I broke this rule because I developed some of the code while I was a Visiting Scientist at Google, so I followed the Google style guide, which deviates from PEP 8 in a few places. Once I got used to Google style, I found that I liked it. And at this point, it would be too much trouble to change.
Also on the topic of style, I write “Bayes’s theorem” with an s after the apostrophe, which is preferred in some style guides and deprecated in others. I don’t have a strong preference. I had to choose one, and this is the one I chose.
And finally one typographical note: throughout the book, I use PMF and CDF for the mathematical concept of a probability mass function or cumulative distribution function, and Pmf and Cdf to refer to the Python objects I use to represent them.
0.5 Prerequisites
There are several excellent modules for doing Bayesian statistics in Python, including pymc and OpenBUGS. I chose not to use them for this book because you need a fair amount of background knowledge to get started with these modules, and I want to keep the prerequisites minimal. If you know Python and a little bit about probability, you are ready to start this book.
Chapter 1 is about probability and Bayes’s theorem; it has no code. Chapter 2 introduces Pmf, a thinly disguised Python dictionary I use to represent a probability mass function (PMF). Then Chapter 3 introduces Suite, a kind of Pmf that provides a framework for doing Bayesian updates.
In some of the later chapters, I use analytic distributions including the Gaussian (normal) distribution, the exponential and Poisson distributions, and the beta distribution. In Chapter 15 I break out the less-common Dirichlet distribution, but I explain it as I go along. If you are not familiar with these distributions, you can read about them on Wikipedia. You could also read the companion to this book, Think Stats, or an introductory statistics book (although I’m afraid most of them take a mathematical approach that is not particularly helpful for practical purposes).
Contributor List
If you have a suggestion or correction, please send email to downey@allendowney.com. If I make a change based on your feedback, I will add you to the contributor list (unless you ask to be omitted).
If you include at least part of the sentence the error appears in, that makes it easy for me to search. Page and section numbers are fine, too, but not as easy to work with. Thanks!
- First, I have to acknowledge David MacKay’s excellent book, Information Theory, Inference, and Learning Algorithms, which is where I first came to understand Bayesian methods. With his permission, I use several problems from his book as examples.
- This book also benefited from my interactions with Sanjoy Mahajan, especially in fall 2012, when I audited his class on Bayesian Inference at Olin College.
- I wrote parts of this book during project nights with the Boston Python User Group, so I would like to thank them for their company and pizza.
- Olivier Yiptong sent several helpful suggestions.
- Yuriy Pasichnyk found several errors.
- Kristopher Overholt sent a long list of corrections and suggestions.
- Max Hailperin suggested a clarification in Chapter 1.
- Markus Dobler pointed out that drawing cookies from a bowl with replacement is an unrealistic scenario.

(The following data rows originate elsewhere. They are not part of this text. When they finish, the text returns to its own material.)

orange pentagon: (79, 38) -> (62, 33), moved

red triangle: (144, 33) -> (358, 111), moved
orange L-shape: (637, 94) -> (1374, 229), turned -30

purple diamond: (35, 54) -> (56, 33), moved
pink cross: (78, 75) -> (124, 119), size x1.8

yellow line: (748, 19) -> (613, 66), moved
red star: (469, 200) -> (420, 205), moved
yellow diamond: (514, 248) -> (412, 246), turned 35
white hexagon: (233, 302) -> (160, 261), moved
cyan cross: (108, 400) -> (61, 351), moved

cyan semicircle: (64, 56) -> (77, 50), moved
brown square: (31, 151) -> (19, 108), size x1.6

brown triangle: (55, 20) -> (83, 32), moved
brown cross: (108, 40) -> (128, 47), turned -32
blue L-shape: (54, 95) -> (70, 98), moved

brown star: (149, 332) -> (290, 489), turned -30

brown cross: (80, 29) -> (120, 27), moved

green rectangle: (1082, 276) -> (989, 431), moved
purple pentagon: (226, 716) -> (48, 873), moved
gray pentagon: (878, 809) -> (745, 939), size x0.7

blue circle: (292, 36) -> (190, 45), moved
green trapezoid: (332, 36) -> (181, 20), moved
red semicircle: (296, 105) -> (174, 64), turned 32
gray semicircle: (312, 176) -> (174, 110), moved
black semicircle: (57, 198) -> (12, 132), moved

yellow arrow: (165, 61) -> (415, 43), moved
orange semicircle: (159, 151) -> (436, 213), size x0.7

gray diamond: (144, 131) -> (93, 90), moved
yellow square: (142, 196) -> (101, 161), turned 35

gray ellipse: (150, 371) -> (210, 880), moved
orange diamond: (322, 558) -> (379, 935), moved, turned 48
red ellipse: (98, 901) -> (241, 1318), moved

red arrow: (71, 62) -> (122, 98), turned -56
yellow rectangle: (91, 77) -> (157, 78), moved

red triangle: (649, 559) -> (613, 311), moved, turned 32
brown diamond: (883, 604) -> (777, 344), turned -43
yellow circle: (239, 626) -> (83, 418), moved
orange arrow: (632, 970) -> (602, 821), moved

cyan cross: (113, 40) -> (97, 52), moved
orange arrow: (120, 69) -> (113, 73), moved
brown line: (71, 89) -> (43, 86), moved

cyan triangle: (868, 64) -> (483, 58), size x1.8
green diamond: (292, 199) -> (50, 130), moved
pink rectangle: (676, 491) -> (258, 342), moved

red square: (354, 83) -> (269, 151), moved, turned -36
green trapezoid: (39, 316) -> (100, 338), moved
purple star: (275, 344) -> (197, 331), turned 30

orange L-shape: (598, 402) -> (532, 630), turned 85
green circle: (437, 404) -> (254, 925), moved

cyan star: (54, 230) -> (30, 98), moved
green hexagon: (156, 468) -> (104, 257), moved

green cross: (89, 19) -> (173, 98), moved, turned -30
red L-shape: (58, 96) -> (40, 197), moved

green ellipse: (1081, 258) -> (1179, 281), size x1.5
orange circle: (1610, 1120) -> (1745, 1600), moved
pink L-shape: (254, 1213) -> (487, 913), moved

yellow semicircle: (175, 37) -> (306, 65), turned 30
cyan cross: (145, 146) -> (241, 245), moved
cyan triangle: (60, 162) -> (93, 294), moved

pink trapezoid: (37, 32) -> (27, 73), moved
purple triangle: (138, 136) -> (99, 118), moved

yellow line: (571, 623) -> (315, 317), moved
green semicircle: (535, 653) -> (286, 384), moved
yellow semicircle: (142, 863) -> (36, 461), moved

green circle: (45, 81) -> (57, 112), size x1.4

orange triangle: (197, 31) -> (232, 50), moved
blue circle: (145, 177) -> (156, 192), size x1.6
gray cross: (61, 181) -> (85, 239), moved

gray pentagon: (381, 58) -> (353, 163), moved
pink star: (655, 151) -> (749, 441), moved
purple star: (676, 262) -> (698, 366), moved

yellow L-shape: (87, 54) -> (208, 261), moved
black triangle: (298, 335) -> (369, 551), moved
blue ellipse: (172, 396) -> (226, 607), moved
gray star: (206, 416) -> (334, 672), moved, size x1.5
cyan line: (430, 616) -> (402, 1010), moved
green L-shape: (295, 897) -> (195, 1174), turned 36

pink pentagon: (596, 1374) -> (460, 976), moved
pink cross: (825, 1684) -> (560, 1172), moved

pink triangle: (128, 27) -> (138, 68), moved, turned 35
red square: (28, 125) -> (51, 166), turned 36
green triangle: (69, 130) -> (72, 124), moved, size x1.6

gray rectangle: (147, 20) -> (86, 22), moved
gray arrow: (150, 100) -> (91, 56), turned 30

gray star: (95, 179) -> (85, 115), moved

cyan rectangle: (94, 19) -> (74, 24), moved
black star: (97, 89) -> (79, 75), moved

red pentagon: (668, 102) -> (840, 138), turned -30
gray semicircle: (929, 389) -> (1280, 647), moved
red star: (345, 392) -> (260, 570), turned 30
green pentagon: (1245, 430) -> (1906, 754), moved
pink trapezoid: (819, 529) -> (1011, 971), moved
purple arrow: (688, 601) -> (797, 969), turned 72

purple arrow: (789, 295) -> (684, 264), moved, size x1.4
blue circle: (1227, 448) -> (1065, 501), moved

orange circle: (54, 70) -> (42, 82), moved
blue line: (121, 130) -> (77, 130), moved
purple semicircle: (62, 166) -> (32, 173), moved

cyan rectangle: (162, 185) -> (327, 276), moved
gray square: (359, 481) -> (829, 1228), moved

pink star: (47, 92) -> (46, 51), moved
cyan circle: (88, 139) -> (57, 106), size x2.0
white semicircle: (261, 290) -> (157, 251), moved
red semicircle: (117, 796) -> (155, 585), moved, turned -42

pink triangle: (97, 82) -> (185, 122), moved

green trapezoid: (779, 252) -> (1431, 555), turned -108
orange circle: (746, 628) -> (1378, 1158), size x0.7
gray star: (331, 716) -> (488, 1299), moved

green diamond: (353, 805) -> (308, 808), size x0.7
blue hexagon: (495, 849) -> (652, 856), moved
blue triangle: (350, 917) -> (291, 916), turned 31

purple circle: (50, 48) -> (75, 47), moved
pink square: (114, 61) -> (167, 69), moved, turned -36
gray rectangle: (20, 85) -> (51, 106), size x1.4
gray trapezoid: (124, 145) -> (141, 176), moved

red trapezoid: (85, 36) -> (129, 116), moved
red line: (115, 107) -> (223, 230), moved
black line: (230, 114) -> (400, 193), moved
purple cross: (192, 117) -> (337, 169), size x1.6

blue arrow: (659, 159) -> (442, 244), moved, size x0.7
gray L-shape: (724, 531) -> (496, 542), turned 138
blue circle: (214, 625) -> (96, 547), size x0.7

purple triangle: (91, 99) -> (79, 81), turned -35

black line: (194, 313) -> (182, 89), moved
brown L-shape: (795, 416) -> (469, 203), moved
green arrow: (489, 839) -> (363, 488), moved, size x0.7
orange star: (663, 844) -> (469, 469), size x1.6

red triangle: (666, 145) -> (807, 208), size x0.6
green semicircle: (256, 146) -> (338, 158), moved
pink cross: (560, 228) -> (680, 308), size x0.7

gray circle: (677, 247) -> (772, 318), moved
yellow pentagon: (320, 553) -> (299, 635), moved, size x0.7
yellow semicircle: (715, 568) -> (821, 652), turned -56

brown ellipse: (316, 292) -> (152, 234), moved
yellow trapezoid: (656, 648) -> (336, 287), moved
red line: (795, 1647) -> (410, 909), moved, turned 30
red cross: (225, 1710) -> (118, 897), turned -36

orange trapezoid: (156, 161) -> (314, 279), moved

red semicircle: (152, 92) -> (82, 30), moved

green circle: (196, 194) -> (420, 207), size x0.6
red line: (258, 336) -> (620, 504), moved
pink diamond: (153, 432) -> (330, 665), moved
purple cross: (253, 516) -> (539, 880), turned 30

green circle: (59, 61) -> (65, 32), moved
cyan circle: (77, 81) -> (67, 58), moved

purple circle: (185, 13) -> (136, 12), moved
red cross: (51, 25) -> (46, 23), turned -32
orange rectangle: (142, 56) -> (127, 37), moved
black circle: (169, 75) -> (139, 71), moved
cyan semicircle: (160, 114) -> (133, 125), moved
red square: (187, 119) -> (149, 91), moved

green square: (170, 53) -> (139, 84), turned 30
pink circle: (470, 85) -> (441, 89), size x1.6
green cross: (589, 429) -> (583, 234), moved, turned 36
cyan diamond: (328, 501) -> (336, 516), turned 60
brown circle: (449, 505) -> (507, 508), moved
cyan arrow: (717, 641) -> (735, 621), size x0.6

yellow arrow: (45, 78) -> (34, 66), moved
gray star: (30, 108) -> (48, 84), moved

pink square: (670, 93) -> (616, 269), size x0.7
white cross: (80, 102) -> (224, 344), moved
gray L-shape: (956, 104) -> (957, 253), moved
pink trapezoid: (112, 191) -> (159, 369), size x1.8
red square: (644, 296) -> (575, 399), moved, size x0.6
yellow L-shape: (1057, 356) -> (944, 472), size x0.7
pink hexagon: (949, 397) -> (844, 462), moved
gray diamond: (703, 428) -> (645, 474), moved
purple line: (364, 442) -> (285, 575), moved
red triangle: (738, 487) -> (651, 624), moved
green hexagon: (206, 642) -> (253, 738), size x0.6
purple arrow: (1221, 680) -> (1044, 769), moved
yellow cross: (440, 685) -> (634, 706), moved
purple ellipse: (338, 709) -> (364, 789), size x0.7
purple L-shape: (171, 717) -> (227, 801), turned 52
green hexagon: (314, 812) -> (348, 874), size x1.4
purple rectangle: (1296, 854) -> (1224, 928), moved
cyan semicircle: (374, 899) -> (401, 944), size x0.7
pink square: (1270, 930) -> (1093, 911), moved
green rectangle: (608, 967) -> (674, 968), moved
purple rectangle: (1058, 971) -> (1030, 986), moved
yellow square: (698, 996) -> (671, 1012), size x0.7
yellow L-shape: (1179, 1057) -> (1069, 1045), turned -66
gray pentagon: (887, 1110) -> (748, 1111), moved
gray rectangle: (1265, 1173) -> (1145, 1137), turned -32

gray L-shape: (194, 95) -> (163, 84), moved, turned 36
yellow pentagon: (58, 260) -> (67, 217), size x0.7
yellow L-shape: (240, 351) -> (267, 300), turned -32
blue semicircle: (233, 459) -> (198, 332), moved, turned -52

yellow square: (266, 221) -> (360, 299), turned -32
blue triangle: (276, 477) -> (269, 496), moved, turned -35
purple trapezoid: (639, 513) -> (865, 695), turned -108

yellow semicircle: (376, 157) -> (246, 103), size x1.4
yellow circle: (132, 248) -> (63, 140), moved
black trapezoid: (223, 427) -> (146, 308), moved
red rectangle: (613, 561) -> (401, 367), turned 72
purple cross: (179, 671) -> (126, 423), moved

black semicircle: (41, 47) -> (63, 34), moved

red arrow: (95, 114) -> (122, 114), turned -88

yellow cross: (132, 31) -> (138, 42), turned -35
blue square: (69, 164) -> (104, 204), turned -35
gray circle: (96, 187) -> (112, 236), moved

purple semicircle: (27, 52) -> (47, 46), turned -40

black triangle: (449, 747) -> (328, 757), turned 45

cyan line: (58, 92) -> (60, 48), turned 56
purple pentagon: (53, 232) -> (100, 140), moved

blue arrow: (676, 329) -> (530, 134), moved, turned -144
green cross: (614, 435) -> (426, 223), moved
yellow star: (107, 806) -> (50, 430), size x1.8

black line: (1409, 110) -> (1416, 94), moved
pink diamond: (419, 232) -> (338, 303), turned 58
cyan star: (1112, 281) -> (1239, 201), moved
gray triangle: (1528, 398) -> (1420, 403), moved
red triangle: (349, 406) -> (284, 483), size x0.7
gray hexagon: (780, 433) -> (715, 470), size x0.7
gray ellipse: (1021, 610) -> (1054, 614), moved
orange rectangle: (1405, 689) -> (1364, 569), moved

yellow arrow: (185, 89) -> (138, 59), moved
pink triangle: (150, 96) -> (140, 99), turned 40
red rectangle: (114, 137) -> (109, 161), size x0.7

- In spring 2013, students in my class, Computational Bayesian Statistics, made many helpful corrections and suggestions: Kai Austin, Claire Barnes, Kari Bender, Rachel Boy, Kat Mendoza, Arjun Iyer, Ben Kroop, Nathan Lintz, Kyle McConnaughay, Alec Radford, Brendan Ritter, and Evan Simpson.
- Greg Marra and Matt Aasted helped me clarify the discussion of The Price is Right problem.
- Marcus Ogren pointed out that the original statement of the locomotive problem was ambiguous.
- Jasmine Kwityn and Dan Fauxsmith at O’Reilly Media proofread the book and found many opportunities for improvement.
- Linda Pescatore found a typo and made some helpful suggestions.
- Tomasz Miąsko sent many excellent corrections and suggestions.
Other people who spotted typos and small errors include Tom Pollard, Paul A. Giannaros, Jonathan Edwards, George Purkins, Robert Marcus, Ram Limbu, James Lawry, Ben Kahle, Jeffrey Law, and Alvaro Sanchez.